GIVEN RECORDS
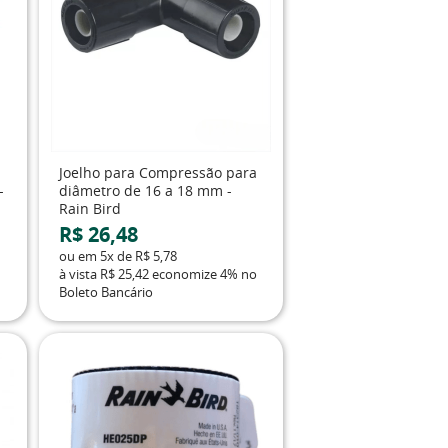
Joelho para Compressão para
-
diâmetro de 16 a 18 mm -
Rain Bird
R$ 26,48
ou em
5x
de
R$ 5,78
à vista
R$ 25,42
economize
4%
no
Boleto Bancário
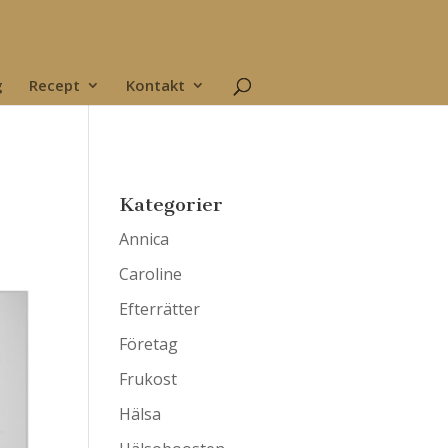
g
Recept
Kontakt
Kategorier
Annica
Caroline
Efterrätter
Företag
Frukost
Hälsa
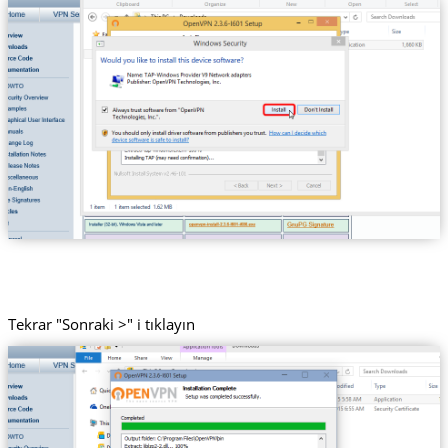
Tekrar "Sonraki >" i tıklayın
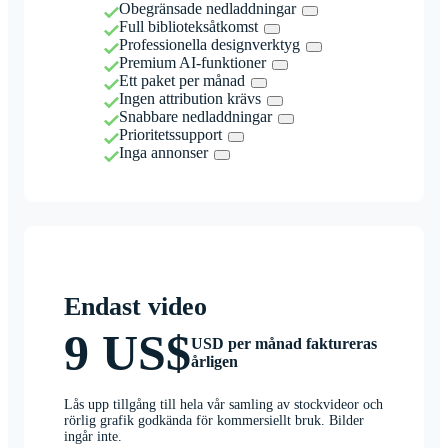
Obegränsade nedladdningar
Full biblioteksåtkomst
Professionella designverktyg
Premium AI-funktioner
Ett paket per månad
Ingen attribution krävs
Snabbare nedladdningar
Prioritetssupport
Inga annonser
Endast video
9 US$
USD per månad faktureras
årligen
Lås upp tillgång till hela vår samling av stockvideor och
rörlig grafik godkända för kommersiellt bruk. Bilder
ingår inte.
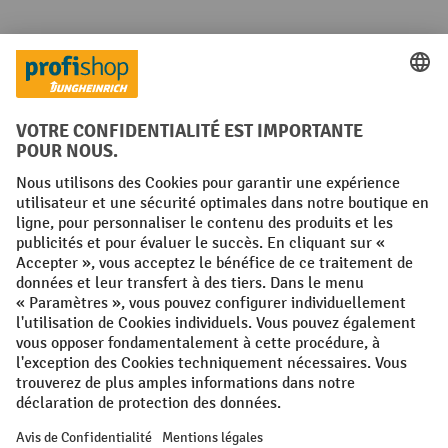
Langues
FR
NL
Conditions générales
Mentions légales
Protection des Données
Politique de cookies
All prices excl. VAT plus
shipping costs
and possible delivery charges,
if not stated otherwise.
¹ La remise est valable jusqu'à épuisement des stocks. La remise ne
s'applique pas aux prix spéciaux. Il n'est pas possible de le combiner
avec d'autres réductions en pourcentage ou bons de réduction. | ² La
réduction sera accordée une seule fois lors de la première inscription
à la newsletter. Le code de réduction est valable pendant 10 jours et
peut être utilisé pour un achat en ligne d'une valeur de commande
nette minimale de 250,00 €. La réduction varie selon la catégorie de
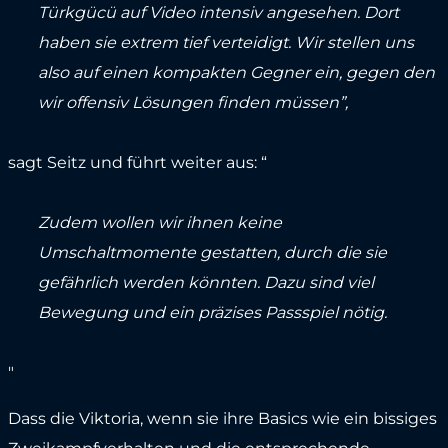
Türkgücü auf Video intensiv angesehen. Dort
haben sie extrem tief verteidigt. Wir stellen uns
also auf einen kompakten Gegner ein, gegen den
wir offensiv Lösungen finden müssen”,
sagt Seitz und führt weiter aus: “
Zudem wollen wir ihnen keine
Umschaltmomente gestatten, durch die sie
gefährlich werden könnten. Dazu sind viel
Bewegung und ein präzises Passspiel nötig.
"
Dass die Viktoria, wenn sie ihre Basics wie ein bissiges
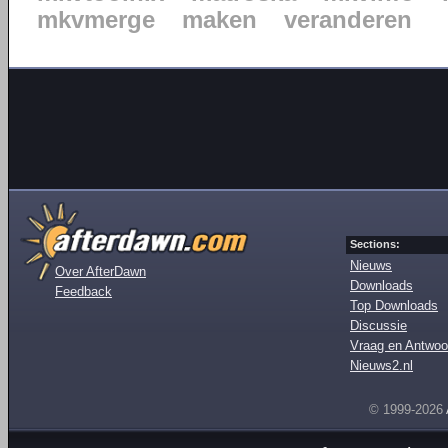
mkvmerge
maken
veranderen
Sections:
Nieuws
Over AfterDawn
Downloads
Feedback
Top Downloads
Discussie
Vraag en Antwoo
Nieuws2.nl
© 1999-2026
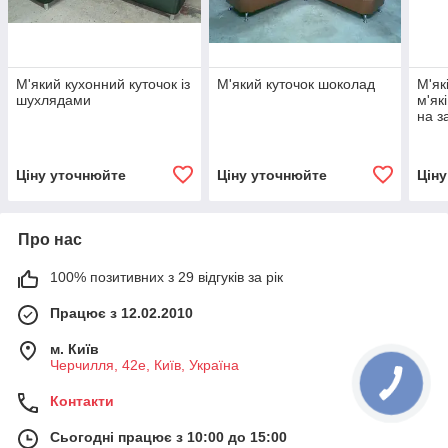
М'який кухонний куточок із
М'який куточок шоколад
М'як
шухлядами
м'як
на з
Ціну уточнюйте
Ціну уточнюйте
Цін
Про нас
100% позитивних з 29 відгуків за рік
Працює з 12.02.2010
м. Київ
Черчилля, 42е, Київ, Україна
Контакти
Сьогодні працює з 10:00 до 15:00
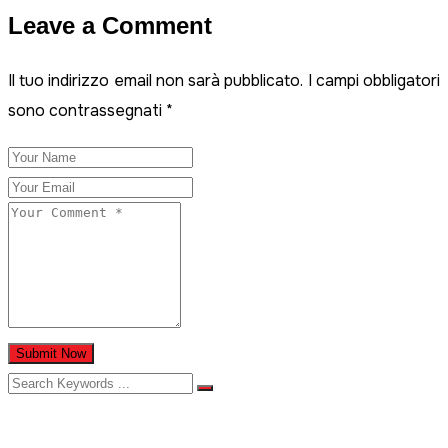
Leave a Comment
Email
Il tuo indirizzo email non sarà pubblicato.
I campi obbligatori
sono contrassegnati
*
Submit Now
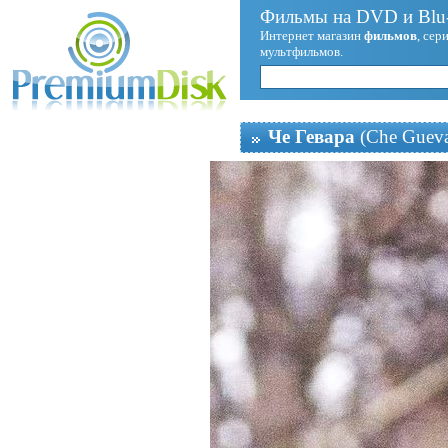
Фильмы на DVD и Blu-
Интернет магазин
фильмов
, сер
мультфильмов.
Че Гевара
(Che Gueva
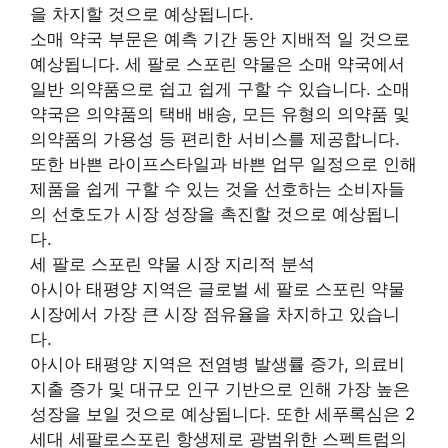
을 차지할 것으로 예상됩니다.
소매 약국 부문은 예측 기간 동안 지배적 일 것으로
예상됩니다. 세 팔로 스포린 약물은 소매 약국에서
일반 의약품으로 쉽고 쉽게 구할 수 있습니다. 소매
약국은 의약품의 택배 배송, 모든 유형의 의약품 및
의약품의 가용성 등 편리한 서비스를 제공합니다.
또한 바쁜 라이프스타일과 바쁜 업무 일정으로 인해
제품을 쉽게 구할 수 있는 것을 선호하는 소비자들
의 선호도가 시장 성장을 촉진할 것으로 예상됩니
다.
세 팔로 스포린 약물 시장 지리적 분석
아시아 태평양 지역은 글로벌 세 팔로 스포린 약물
시장에서 가장 큰 시장 점유율을 차지하고 있습니
다.
아시아 태평양 지역은 전염병 발생률 증가, 의료비
지출 증가 및 대규모 인구 기반으로 인해 가장 높은
성장을 보일 것으로 예상됩니다. 또한 세푸록심은 2
세대 세팔로스포린 항생제로 광범위한 스펙트럼의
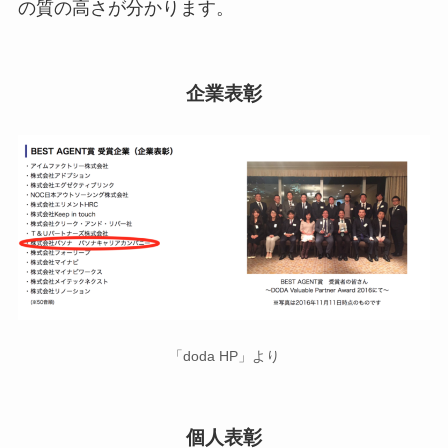
の質の高さが分かります。
企業表彰
「doda HP」より
個人表彰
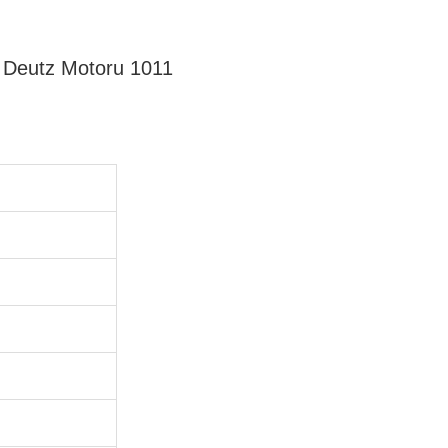
5 Deutz Motoru 1011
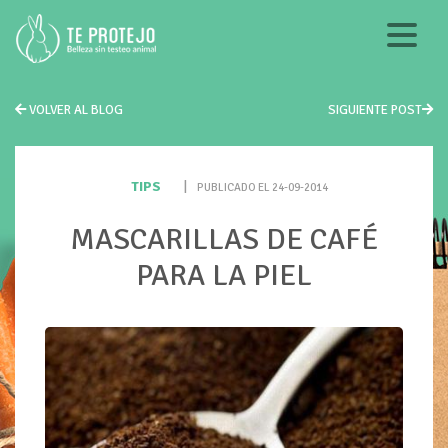
VOLVER AL BLOG
SIGUIENTE POST
TIPS
|
PUBLICADO EL 24-09-2014
MASCARILLAS DE CAFÉ
PARA LA PIEL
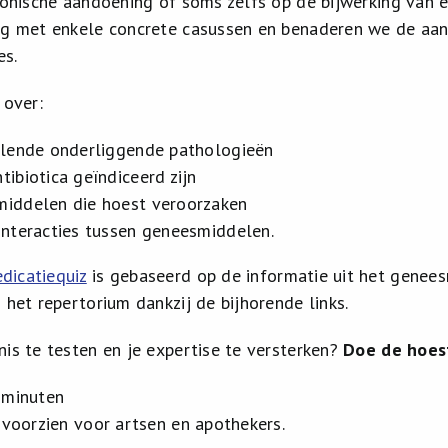
hronische aandoening of soms zelfs op de bijwerking van
ag met enkele concrete casussen en benaderen we de aan
es.
 over:
llende onderliggende pathologieën
tibiotica geïndiceerd zijn
iddelen die hoest veroorzaken
interacties tussen geneesmiddelen.
dicatiequiz
is gebaseerd op de informatie uit het genees
 het repertorium dankzij de bijhorende links.
nis te testen en je expertise te versterken?
Doe de hoes
 minuten
s voorzien voor artsen en apothekers.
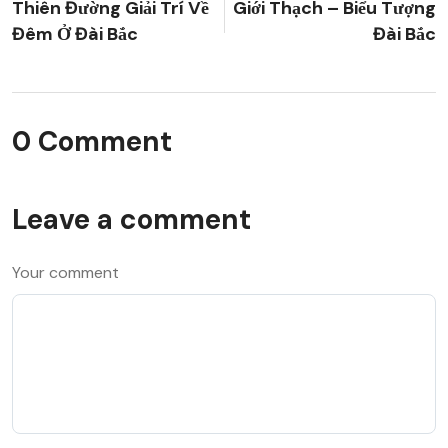
Thiên Đường Giải Trí Về
Giới Thạch – Biểu Tượng
Đêm Ở Đài Bắc
Đài Bắc
0 Comment
Leave a comment
Your comment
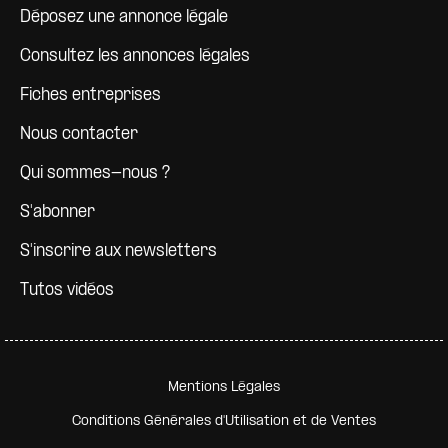
Déposez une annonce légale
Consultez les annonces légales
Fiches entreprises
Nous contacter
Qui sommes-nous ?
S'abonner
S'inscrire aux newsletters
Tutos vidéos
Pied de page secondaire
Mentions Légales
Conditions Générales d'Utilisation et de Ventes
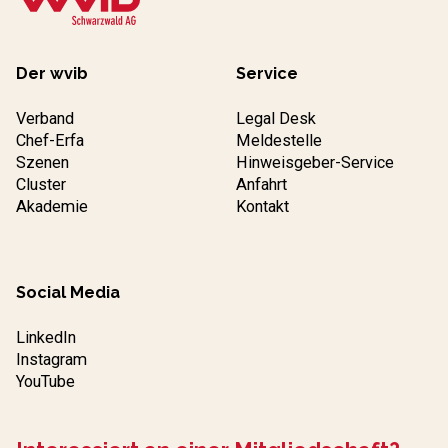
Der wvib
Service
Verband
Legal Desk
Chef-Erfa
Meldestelle
Szenen
Hinweisgeber-Service
Cluster
Anfahrt
Akademie
Kontakt
Social Media
LinkedIn
Instagram
YouTube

WHAT YOU ARE ASKED TO DO
All lines above containing the string "куточок": copy each one.

ANSWER TO THIS PROBLEM
М'який кухонний куточок із
М'який куточок шоколад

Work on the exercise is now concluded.